In addition to the high cost, the complex wall geometry creates
stagnation of pockets of fluid, which induces problems with
nucleate boiling and cavitation and can be harmful to the engine.
These drawbacks can be mitigated by increasing the quantity of the
coolant, limiting the heat gradient of the coolant to no more than
8-10.degree. C., and speeding up the flow of the coolant to the
extent possible without cavitating the fluid. However, all of these
expedients impose increased parasitic pumping losses, which are
reflected in an undesirable increase in fuel consumption and carbon
dioxide emissions.
SUMMARY OF THE INVENTION
One aspect of the invention comprises a robust engine assembly
providing reduced weight with efficient cooling and without the
undesirable increase in fuel consumption or carbon dioxide
emissions.
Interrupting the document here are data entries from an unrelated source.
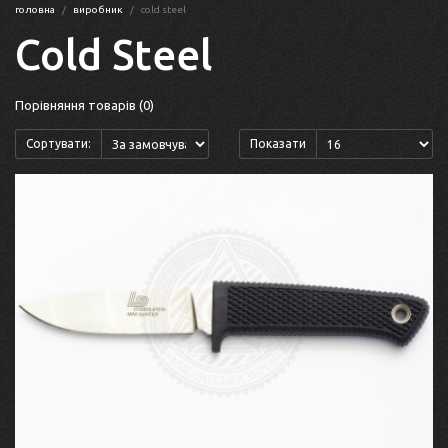
головна
виробник
cold steel
Cold Steel
Порівняння товарів (0)
Сортувати:
Показати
The engine assembly includes a double-wall cylinder
liner clamped between a cylinder head and a crankcase. The cylinder
liner includes an outer wall and an inner wall each surrounding a
center axis and presenting a cooling chamber therebetween. The
outer wall includes at least one liner fluid port for conveying
cooling fluid to or from the cooling chamber. A manifold is
disposed along a portion of the outer wall between the cylinder
head and the crankcase. The manifold includes at least one manifold
fluid port aligned with the at least one liner fluid port for
conveying the cooling fluid to or from the cooling chamber.
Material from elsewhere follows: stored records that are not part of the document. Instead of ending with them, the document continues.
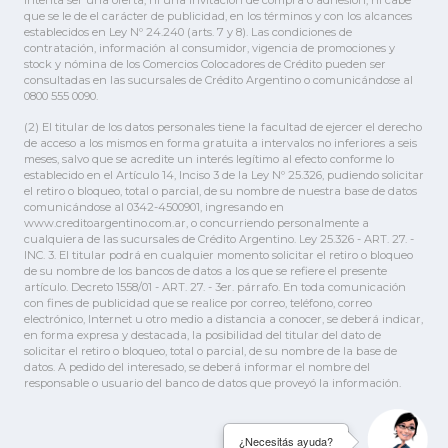
intenta ser una oferta, ni una invitación de compra o adhesión, ni cabe
que se le de el carácter de publicidad, en los términos y con los alcances
establecidos en Ley Nº 24.240 (arts. 7 y 8). Las condiciones de
contratación, información al consumidor, vigencia de promociones y
stock y nómina de los Comercios Colocadores de Crédito pueden ser
consultadas en las sucursales de Crédito Argentino o comunicándose al
0800 555 0090.
(2) El titular de los datos personales tiene la facultad de ejercer el derecho
de acceso a los mismos en forma gratuita a intervalos no inferiores a seis
meses, salvo que se acredite un interés legítimo al efecto conforme lo
establecido en el Artículo 14, Inciso 3 de la Ley Nº 25.326, pudiendo solicitar
el retiro o bloqueo, total o parcial, de su nombre de nuestra base de datos
comunicándose al 0342-4500901, ingresando en
www.creditoargentino.com.ar, o concurriendo personalmente a
cualquiera de las sucursales de Crédito Argentino. Ley 25.326 - ART. 27. -
INC. 3. El titular podrá en cualquier momento solicitar el retiro o bloqueo
de su nombre de los bancos de datos a los que se refiere el presente
artículo. Decreto 1558/01 - ART. 27. - 3er. párrafo. En toda comunicación
con fines de publicidad que se realice por correo, teléfono, correo
electrónico, Internet u otro medio a distancia a conocer, se deberá indicar,
en forma expresa y destacada, la posibilidad del titular del dato de
solicitar el retiro o bloqueo, total o parcial, de su nombre de la base de
datos. A pedido del interesado, se deberá informar el nombre del
responsable o usuario del banco de datos que proveyó la información.
¿Necesitás ayuda?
Another aspect of the invention provides a method of manufacturing
the engine assembly. The method includes clamping the cylinder
liner between the cylinder head and the crankcase. The method
further includes disposing the manifold along a portion of the
outer wall between the cylinder head and the crankcase, and
aligning the at least one manifold fluid port with the at least one
liner fluid for conveying the cooling fluid to or from the cooling
chamber.
The engine assembly can be used in both gasoline and diesel
applications and is capable of achieving numerous advantages over
the previously developed designs. The engine assembly is designed
so that there is no need for the complex sculptured walls or
complex engine block architecture for support or coolant
distribution. In fact, the engine block and cooling jacket can be
eliminated altogether, as the double-wall cylinder liner can
provide the desired cooling path and carry all the clamping and
thrust forces. Thus, the total package size, cost, and weight of
the engine are reduced. The engine could alternatively be designed
with "open block" architecture to reduce dead weight. For example,
the assembly can be designed with a simple open block formed of
aluminum, without loss of rigidity, as the cylinder liner can be
self-supporting as far as pressure loads and stresses.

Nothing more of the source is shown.